Missouri Man Pleads Guilty to Disabling an Amtrak Train in Nebraska
United States Attorney Joe Kelly announced today that Taylor Michael Wilson, 25, of St. Charles, Missouri, pleaded guilty in federal court in Lincoln, Nebraska, to one count of violence against a mass transportation system. Because there were passengers on board the train at the time of the offense, the charge carries a penalty of up to life in prison. Wilson also pleaded guilty in the District of Nebraska to a charge from the Eastern District of Missouri for possessing an unregistered short barrel rifle in violation of federal firearms law. This charge carries a penalty of up to ten years in federal prison. The pleas were entered before Magistrate Judge Cheryl Zwart. Sentencing was scheduled for October 5, 2018, at 10:00 a.m. before the Honorable John M. Gerrard, United States District Court Judge.
According to admissions made in his plea, Wilson admitted that on October 19, 2017, he boarded an Amtrak train in California. He remained on the train until it crossed into Nebraska on October 21, 2017. As the train neared the Furnas County line in Nebraska, Wilson, armed with a concealed .380 caliber handgun, broke into a secured engine compartment of the train, disabling the train and cutting the lights to the passenger compartment. His actions brought the train to a screeching halt in a remote area. Some passengers tried to escape through windows of the train as word reached their compartments that another passenger had accessed the secured engine compartment. Amtrak conductors immediately made their way to the engine compartment. Several conductors, working together, were able to subdue Wilson, who declared that he was now the conductor of the train. As he resisted them, one conductor saw him reach for his waistband, where deputies responding to the scene would later find Wilson had concealed the handgun. Conductors were able to get Wilson off the train and hold him in custody until deputies from two counties reached the location of the train. Wilson carried calling cards of the National Socialist Movement, one of which read, “Conquer we must, for our cause is just!” Wilson stated that he was “trying to save the train from the black people.”
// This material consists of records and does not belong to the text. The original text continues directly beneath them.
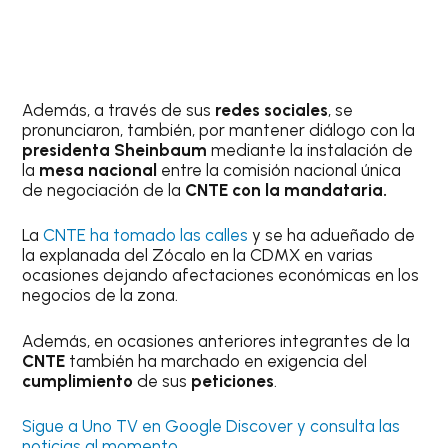
Además, a través de sus
redes sociales
, se
pronunciaron, también, por mantener diálogo con la
presidenta Sheinbaum
mediante la instalación de
la
mesa nacional
entre la comisión nacional única
de negociación de la
CNTE con la mandataria.
La
CNTE ha tomado las calles
y se ha adueñado de
la explanada del Zócalo en la CDMX en varias
ocasiones dejando afectaciones económicas en los
negocios de la zona.
Además, en ocasiones anteriores integrantes de la
CNTE
también ha marchado en exigencia del
cumplimiento
de sus
peticiones
.
Sigue a Uno TV en Google Discover y consulta las
noticias al momento.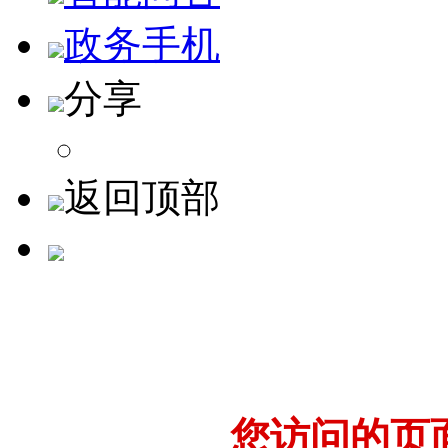
政务手机
分享
返回顶部
您访问的页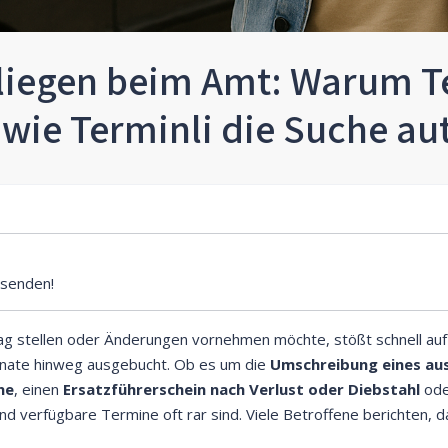
liegen beim Amt: Warum T
 wie Terminli die Suche au
senden!
ag stellen oder Änderungen vornehmen möchte, stößt schnell auf
Monate hinweg ausgebucht. Ob es um die
Umschreibung eines aus
ne
, einen
Ersatzführerschein nach Verlust oder Diebstahl
ode
nd verfügbare Termine oft rar sind. Viele Betroffene berichten,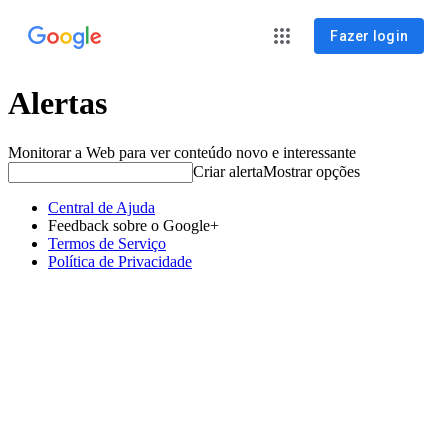
Fazer login
Alertas
Monitorar a Web para ver conteúdo novo e interessante
Criar alerta
Mostrar opções
Central de Ajuda
Feedback sobre o Google+
Termos de Serviço
Política de Privacidade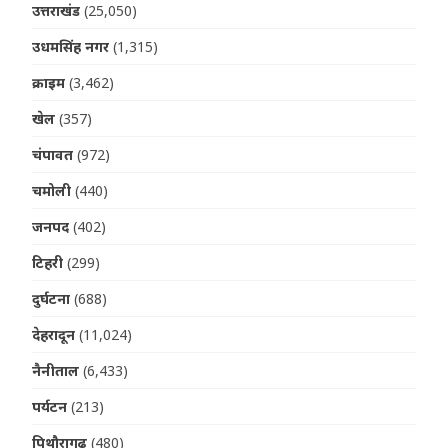
उत्तराखंड
(25,050)
उधमसिंह नगर
(1,315)
क्राइम
(3,462)
खेल
(357)
चंपावत
(972)
चमोली
(440)
जनपद
(402)
टिहरी
(299)
दुर्घटना
(688)
देहरादून
(11,024)
नैनीताल
(6,433)
पर्यटन
(213)
पिथौरागढ़
(480)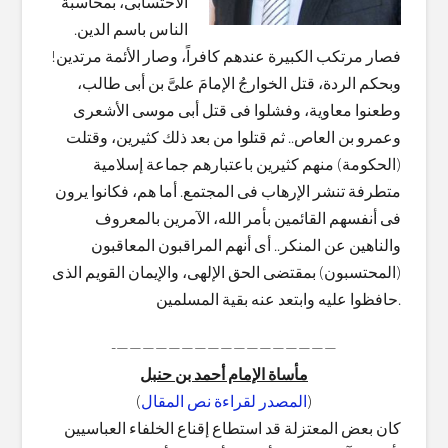
الاحتسابى، بمحاسبة
الناس باسم الدين.
فصار مرتكب الكبيرة عندهم كافراً، وصار الأئمة مرتدين!
وبحكم الردة، قتل الخوارجُ الإمامَ علىَّ بن أبى طالب،
وطعنوا معاوية، وفشلوا فى قتل أبى موسى الأشعرى
وعمرو بن العاص.. ثم قتلوا من بعد ذلك كثيرين، وقتلت
(الحكومة) منهم كثيرين باعتبارهم جماعة إسلامية
متطرفة تنشر الإرهاب فى المجتمع. أما هم، فكانوا يرون
فى أنفسهم القائمين بأمر الله، الآمرين بالمعروف
والناهين عن المنكر.. أى أنهم المراقبون المعاقبون
(المحتسبون) بمقتضى الحق الإلهى، والإيمان القويم الذى
حافظوا عليه وابتعد عنه بقية المسلمين.
—————————————————-
مأساة الإمام أحمد بن حنبل
(
المصدر لقراءة نص المقال
)
كان بعض المعتزلة قد استطاع إقناع الخلفاء العباسيين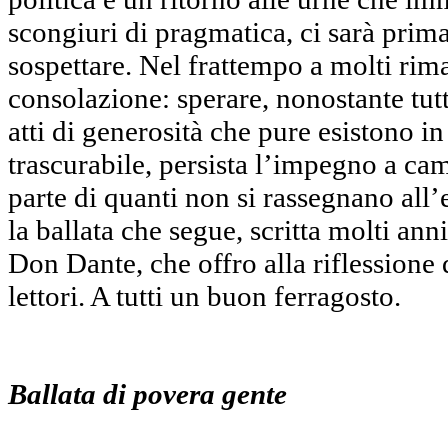
scongiuri di pragmatica, ci sarà pri
sospettare. Nel frattempo a molti ri
consolazione: sperare, nonostante tut
atti di generosità che pure esistono i
trascurabile, persista l’impegno a cam
parte di quanti non si rassegnano all’
la ballata che segue, scritta molti an
Don Dante, che offro alla riflessione
lettori. A tutti un buon ferragosto.
Ballata di povera gente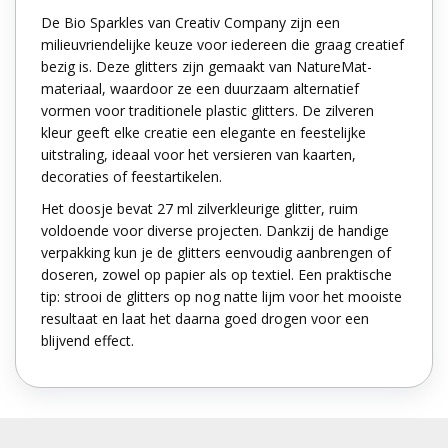
De Bio Sparkles van Creativ Company zijn een
milieuvriendelijke keuze voor iedereen die graag creatief
bezig is. Deze glitters zijn gemaakt van NatureMat-
materiaal, waardoor ze een duurzaam alternatief
vormen voor traditionele plastic glitters. De zilveren
kleur geeft elke creatie een elegante en feestelijke
uitstraling, ideaal voor het versieren van kaarten,
decoraties of feestartikelen.
Het doosje bevat 27 ml zilverkleurige glitter, ruim
voldoende voor diverse projecten. Dankzij de handige
verpakking kun je de glitters eenvoudig aanbrengen of
doseren, zowel op papier als op textiel. Een praktische
tip: strooi de glitters op nog natte lijm voor het mooiste
resultaat en laat het daarna goed drogen voor een
blijvend effect.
The FBI conducted a search of Wilson’s residence in St. Charles, Missouri. They found hidden journals and propaganda about the National Socialist Movement, as well as a copy of Mein Kampf and a pressure plate of the kind used to build an explosive device. The FBI also recovered his weapons collection, which included illegal unregistered firearms – to include a short barrel rifle and a submachine gun. Also found was a play that Wilson wrote about taking over America, and numerous derogatory writings about the American government and the American media.
This case was investigated by the Federal Bureau of Investigation.